В некоторые версии Деяний Фомы включена «Песнь о жемчужине» (или «Песнь о душе»), замечательный памятник позднеантичного религиозного мира. Песнь сохранилась только в двух копиях Деяний, и многие ученые полагают, что эти два текста вначале существовали независимо друг от друга. Этот гимн, почти наверняка оставшийся от раннего гностического движения, датируется, видимо, II или III веком. Это – евангелие в форме аллегории: в Египет посылают царского сына, чтобы он изъял жемчужину из пасти змия. Однако князь забывает о своей миссии и даже о том, кто он такой, и с него совлекаются его царские одежды:

И я забыл, что я царский сын,
и поработился их царю,
и забыл о жемчужине оной,
за коей был от родивших послан,
и от дебелости их яств
поникнул в тяжелом сне.[17]

Другой посланник Царя царей помогает вернуть ему его истинное Я. Добыв жемчужину, князь возвращается домой. Согласно большинству толкований, эта история отражает гностические взгляды на мир, вероятно – мировоззрение Бардесана, который был известен как основатель сирийской гимнографической традиции. Князь символизирует душу, пойманную в сети мира материи, или темного Египта, откуда его искупает Христос, а жемчужина означает спасение. Эти темы сна и пробуждения, потерянности в земных западнях были центральными в гностических системах. Важное место они занимают в Евангелии Иуды.>23

«Песнь о жемчужине», будучи гностическим текстом, имела мало шансов выжить в рамках официальной церкви. Но отдельные копии все же сохранялись вплоть до X–XI веков. Одна – сирийская – копия внесена в Деяния Фомы в 936 году, другие версии были известны в греческом переводе. Написан ли (что вполне вероятно) этот гимн Бардесаном или кем-то другим, он представляет собой наследие древней гностической традиции.


В ТО ВРЕМЯ КАК НЕОДОБРЕННЫЕ ДРЕВНИЕ ТЕКСТЫ сохранялись в рамках официальной ортодоксальной/кафолической церкви, другие структуры – ускользнувшие от ее контроля или влияния – еще сильнее вдохновлялись подобными документами. В более широком христианском мире часто тексты, совершенно отличные от официальных, трактовались как священные или даже канонические.

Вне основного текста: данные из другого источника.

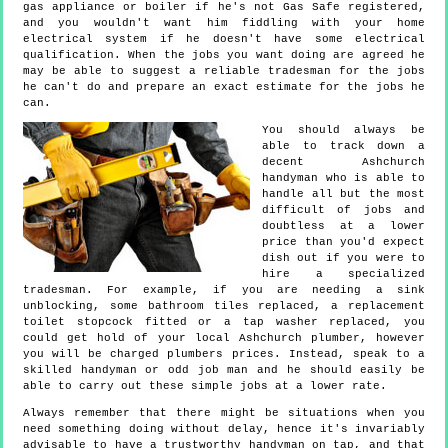
gas appliance or boiler if he's not Gas Safe registered,
and you wouldn't want him fiddling with your home
electrical system if he doesn't have some electrical
qualification. When the jobs you want doing are agreed he
may be able to suggest a reliable tradesman for the jobs
he can't do and prepare an exact estimate for the jobs he
can.
You should always be
able to track down a
decent Ashchurch
handyman who is able to
handle all but the most
difficult of jobs and
doubtless at a lower
price than you'd expect
dish out if you were to
hire a specialized
tradesman. For example, if you are needing a sink
unblocking, some bathroom tiles replaced, a replacement
toilet stopcock fitted or a tap washer replaced, you
could get hold of your local Ashchurch plumber, however
you will be charged plumbers prices. Instead, speak to a
skilled handyman or odd job man and he should easily be
able to carry out these simple jobs at a lower rate.
Always remember that there might be situations when you
need something doing without delay, hence it's invariably
advisable to have a trustworthy handyman on tap, and that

В V веке богослов Винсент Леринский определял христианскую ортодоксию в терминах ее всемирного присутствия и практической деятельности. Но дело в том, что никакой авторитет, религиозный или светский, никогда не имел такой власти, – «всегда и повсюду» навязывать христианам какие-либо абсолютные решения. Не было такого момента в христианской истории, когда верующие были бы объединены в одну-единственную церковь. Столетие тому назад католический автор Илер Беллок сделал явно неосторожное заявление: «Европа – это Вера, а Вера – это Европа». С исторической точки зрения он был неправ вдвойне, прежде всего потому, что имел в виду «веру» лишь в ее католической, папской форме.>24

По крайней мере с XIV века Западная Европа была демографическим и культурным центром христианской веры, и в последующие века это доминирование только возрастало. В таком случае очевидно, что позднейшие ученые склонны принимать европейскую ситуацию за исторический христианский образец. Но в более ранние эпохи дело обстояло совсем иначе. Христианство возникло не в Европе, а на Ближнем Востоке и в Средиземноморье и долго удерживало эту свою трансконтинентальную идентичность.